La poesía es el arte de hacer música con las palabras, intercalando el sonido de las mismas con los silencios, utilizando únicamente como instrumento el más antiguo de todos: la voz propia. El sonido de las palabras de los versos va construyendo y dando forma al silencio que es quien estructura definitivamente cada poema. El sonido de las palabras marca el ritmo, la cadencia y la melodía de cada poema. La escritura poética convoca y dice más que toda la prosa del mundo. Buscar sonidos que rimen o estén articulados, buscar sentido en esos sonidos es un trabajo que toca los bordes de la filosofía más pura y de la estética más infinita.

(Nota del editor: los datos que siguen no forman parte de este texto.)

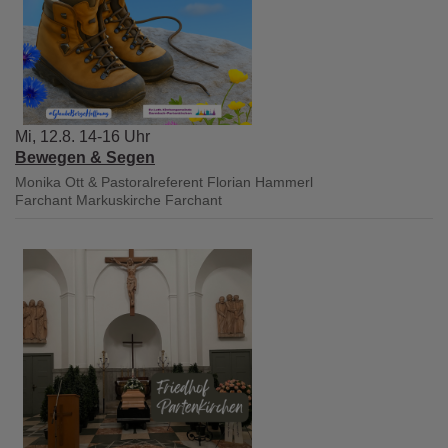
Mi, 12.8. 14-16 Uhr
Bewegen & Segen
Monika Ott & Pastoralreferent Florian Hammerl
Farchant
Markuskirche Farchant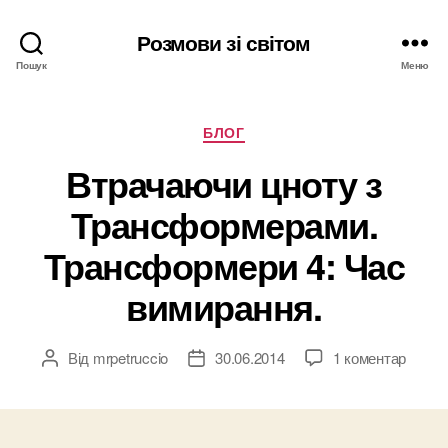
Розмови зі світом
Пошук
Меню
Категорії
БЛОГ
Втрачаючи цноту з
Трансформерами.
Трансформери 4: Час
вимирання.
Від
mrpetruccio
30.06.2014
1 коментар
Автор
Дата
запису
запису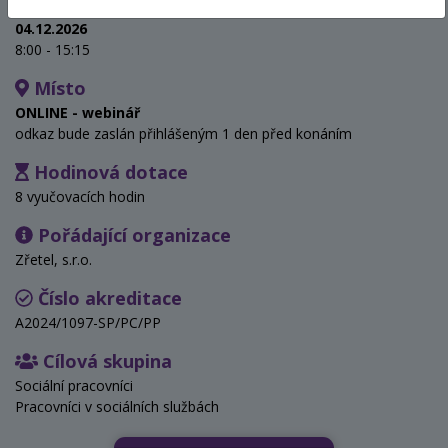
Termín
04.12.2026
8:00 - 15:15
Místo
ONLINE - webinář
odkaz bude zaslán přihlášeným 1 den před konáním
Hodinová dotace
8 vyučovacích hodin
Pořádající organizace
Zřetel, s.r.o.
Číslo akreditace
A2024/1097-SP/PC/PP
Cílová skupina
Sociální pracovníci
Pracovníci v sociálních službách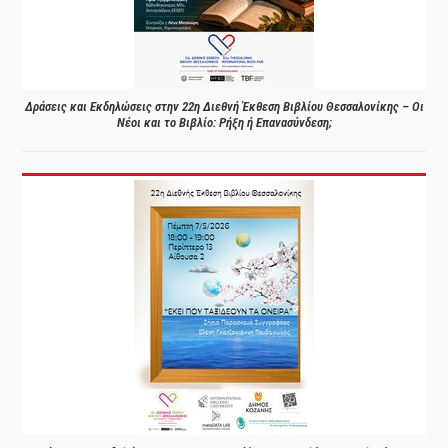
Δράσεις και Εκδηλώσεις στην 22η Διεθνή Έκθεση Βιβλίου Θεσσαλονίκης – Οι
Νέοι και το Βιβλίο: Ρήξη ή Επανασύνδεση;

Hacer poesía es hacer catarsis con los traumas, los fantasmas, las angustias de muerte y despedazamiento de uno mismo y de los otros objetos. La poesía tiene efectos tanto en quien la hace o dice como en quien la escucha convocando una comunión de espíritus que es única y múltiple y diversa a la vez.

El psiquiatra Enrique Pichon Rivière, padre de la psicología social, sostiene que el objeto de arte recrea lo estético y maravilloso, burlando lo siniestro y la muerte. Al diferenciar el arte patológico del verdadero arte, sostiene que el artista verdadero logra transmitir al espectador, en lo objetivado, una realidad particular de armonía y de movimiento, con un plan y una estrategia bien definidos. Muchas veces ese plan no coincide con el canon artístico impuesto en esa época. Eso le pasó a Artaud, Van Gogh, Kafka y otros incomprendidos sociales, siendo el canon el “arte oficial” impuesto en cada época tanto por los marchands como por los editores.

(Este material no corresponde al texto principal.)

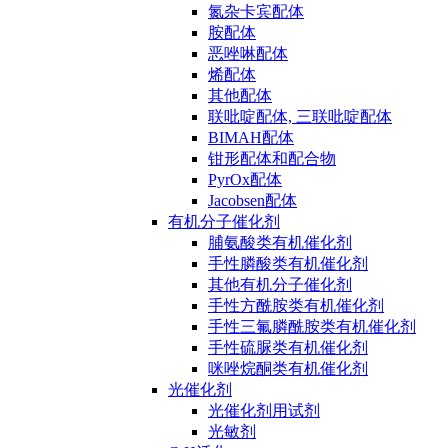
氮杂卡宾配体
胺配体
恶唑啉配体
烯配体
其他配体
联吡啶配体, 三联吡啶配体
BIMAH配体
钳形配体和配合物
PyrOx配体
Jacobsen配体
有机分子催化剂
脯氨酸类有机催化剂
手性膦酸类有机催化剂
其他有机分子催化剂
手性方酰胺类有机催化剂
手性三氟膦酰胺类有机催化剂
手性硫脲类有机催化剂
咪唑烷酮类有机催化剂
光催化剂
光催化剂用试剂
光敏剂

El arte es libre más allá de todo, en lo escrito, lo dicho, lo creado y lo recreado: el canon es la moda artística impuesta en una época y esa moda desconoce los ríos subterráneos de culturas alternativas, paralelas y/o contraoficiales que manan libremente más allá de los suburbios. El dúo Urpadilleta-Tortonese llegó a ver el éxito televisivo de la mano de Antonio Gasalla, sin embargo, el mismo dúo venía sosteniendo un trabajo incansable en los sótanos del Parakultural de Buenos Aires.

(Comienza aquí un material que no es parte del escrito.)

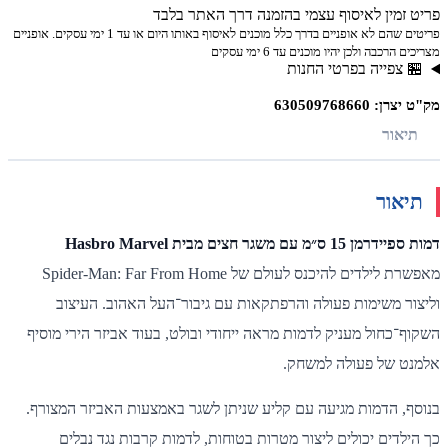
פריט זמין לאיסוף עצמי בהזמנה דרך האתר בלבד
פריטים שהם לא אופניים בדרך כלל מוכנים לאיסוף באותו היום או עד 1 ימי עסקים. אופניים
מצריכים הרכבה ולכן יהיו מוכנים עד 6 ימי עסקים
🏪 צפייה בפרטי החנות
מק"ט יצרן: 630509768660
תיאור
תיאור
דמות ספיידרמן 15 ס״מ עם משגר חצים מבית Hasbro Marvel
מאפשרת לילדים להיכנס לעולם של Spider-Man: Far From Home
וליצור משימות פעולה והרפתקאות עם גיבור־העל האהוב. העיצוב
השקוף־כחול מעניק לדמות מראה ייחודי ובולט, בעוד אביזר הירי מוסיף
אלמנט של פעולה למשחק.
בנוסף, הדמות מגיעה עם קליע שניתן לשגר באמצעות האביזר המצורף.
כך הילדים יכולים ליצור מטרות בטוחות, לדמות קרבות נגד נבלים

Hay mucha cultura en los sótanos, cultura que eventualmente sube a la superficie… Conocí a Fito Páez cuando ensayaba en una casa vieja y abandonada, a la vuelta de su casa en Rosario y trabajaba de vendedor en una casa de música. Baglietto era luthier por esa época y ensayaba en el mismo lugar. Es cierto que la prohibición de emitir música en idioma extranjero en los medios, impuesta por la dictadura en plena guerra de Malvinas, favoreció la irrupción de “Tiempos difíciles” (1982), primer larga duración de Juan Carlos Baglietto y marcó la irrupción en los grandes escenarios de la llamada “trova rosarina”, trova que probablemente, sin Malvinas y sin la migración de sus integrantes, hubiera fenecido en el anonimato.

Los bardos, troveros y juglares tienen algo en común: deambular con su palabra de aquí para allá. Trabajar la palabra, el sonido y el silencio es algo propio de estos cruzados de la palabra que deambulan, incansablemente, por donde sea, llevando su voz, entre tantas otras voces, hacia los límites más impensados del universo…

Si hacer poesía es, de por sí, subversión, la insurgencia forma parte de su esencia, es desobedecer el mandato para construir una letra libre de sojuzgamientos y ataduras.